Last month, Britain’s foreign office said it was no longer advising against travel to most of the North African country, including the capital, Tunis, and major tourist destinations.
Thomas Cook will resume offering holidays in Tunisia, for UK holidaymakers, following the change. It had not stopped offerings for French, German, and Belgian holidaymakers, because their governments hadn’t advised against travel.
However, Mr Dawson said it looked unlikely that Tunisia and Turkey, which has also suffered from terrorist attacks, would figure highly in the eyes of tour operators and airlines, as they assessed Irish interest.
Mr Dawson said: “I don’t envisage airlines and tour operators putting Tunisia and Turkey back on the schedule for 2018, but it is, of course, up to them to decide. Turkey may come back more quickly, but my feeling is that Tunisia is still too raw for many Irish people, considering three Irish tourists died in Sousse.”
Mr Dawson said the travel agents would encourage airlines to open more routes from airports like Cork and Shannon to the likes of Croatia and Slovenia, in light of terror uncertainty in major European destinations.
“There is an opportunity for more routes, to and from regional airports across Europe.

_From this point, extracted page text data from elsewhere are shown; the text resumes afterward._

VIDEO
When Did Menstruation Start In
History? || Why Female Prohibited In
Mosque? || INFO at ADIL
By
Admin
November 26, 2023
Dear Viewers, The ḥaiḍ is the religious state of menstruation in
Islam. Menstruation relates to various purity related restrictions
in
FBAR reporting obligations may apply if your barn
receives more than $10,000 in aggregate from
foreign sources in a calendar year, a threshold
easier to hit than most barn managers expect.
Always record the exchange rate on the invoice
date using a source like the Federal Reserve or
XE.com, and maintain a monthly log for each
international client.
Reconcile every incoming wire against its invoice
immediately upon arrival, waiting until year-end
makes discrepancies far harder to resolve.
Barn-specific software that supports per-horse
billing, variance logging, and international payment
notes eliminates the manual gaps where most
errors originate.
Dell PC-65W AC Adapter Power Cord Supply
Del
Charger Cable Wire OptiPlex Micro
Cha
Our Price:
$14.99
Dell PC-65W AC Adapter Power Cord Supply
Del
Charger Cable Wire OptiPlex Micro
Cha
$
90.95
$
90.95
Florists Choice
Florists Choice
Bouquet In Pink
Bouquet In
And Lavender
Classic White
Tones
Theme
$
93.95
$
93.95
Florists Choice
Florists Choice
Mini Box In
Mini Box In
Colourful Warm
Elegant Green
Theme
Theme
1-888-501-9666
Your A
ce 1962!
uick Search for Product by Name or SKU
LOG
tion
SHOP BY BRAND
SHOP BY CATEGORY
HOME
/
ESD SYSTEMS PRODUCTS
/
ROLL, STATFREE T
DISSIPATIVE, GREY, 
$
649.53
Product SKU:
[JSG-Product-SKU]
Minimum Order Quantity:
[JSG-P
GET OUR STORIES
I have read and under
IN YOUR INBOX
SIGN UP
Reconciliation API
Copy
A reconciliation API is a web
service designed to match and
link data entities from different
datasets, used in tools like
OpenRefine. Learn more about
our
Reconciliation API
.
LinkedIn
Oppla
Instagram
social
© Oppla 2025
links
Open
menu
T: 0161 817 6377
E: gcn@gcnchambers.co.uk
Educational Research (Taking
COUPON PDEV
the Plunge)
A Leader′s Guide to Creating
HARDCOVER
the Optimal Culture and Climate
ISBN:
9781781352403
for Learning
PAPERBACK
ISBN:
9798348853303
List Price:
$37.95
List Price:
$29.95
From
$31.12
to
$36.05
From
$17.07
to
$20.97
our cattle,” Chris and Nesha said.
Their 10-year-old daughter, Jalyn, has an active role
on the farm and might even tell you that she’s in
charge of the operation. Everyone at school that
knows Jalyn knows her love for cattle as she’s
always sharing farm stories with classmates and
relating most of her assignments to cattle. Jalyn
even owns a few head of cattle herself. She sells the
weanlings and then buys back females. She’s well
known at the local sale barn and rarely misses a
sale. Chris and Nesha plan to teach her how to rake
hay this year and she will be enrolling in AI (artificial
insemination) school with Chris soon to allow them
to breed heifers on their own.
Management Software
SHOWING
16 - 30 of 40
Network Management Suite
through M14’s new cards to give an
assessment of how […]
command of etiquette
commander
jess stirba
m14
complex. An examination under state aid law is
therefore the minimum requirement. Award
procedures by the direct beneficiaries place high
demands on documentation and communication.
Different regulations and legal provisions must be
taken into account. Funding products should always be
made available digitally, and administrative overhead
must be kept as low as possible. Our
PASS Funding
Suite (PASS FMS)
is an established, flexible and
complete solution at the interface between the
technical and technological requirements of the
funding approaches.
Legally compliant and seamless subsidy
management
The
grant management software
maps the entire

There is nothing like travelling from your own local airport, instead of travelling to Dublin all the time. Cork, Shannon, and Knock are superb airports, and holidaymakers add significantly to the local economy when using them.
“There is a huge market for hundreds of thousands of Irish holidaymakers who don’t live in Dublin, and we would be encouraging tour operators and airlines to spread the love to the regions.”
Mr Dawson said that asking holidaymakers to “use the M50 or the M8” to get to Dublin Airport was not the answer.
“We have to make it as easy as possible for consumers, it’s as simple as that. Looking outside of Dublin would do that,” he said.
Tunisian officials expect the number of foreign tourists to rise to 6.5m this year, up 30% from 2016, due to improved security and interest from new markets, including Russia.
That would mark a return to normal, below a record 6.9m visitors in 2010.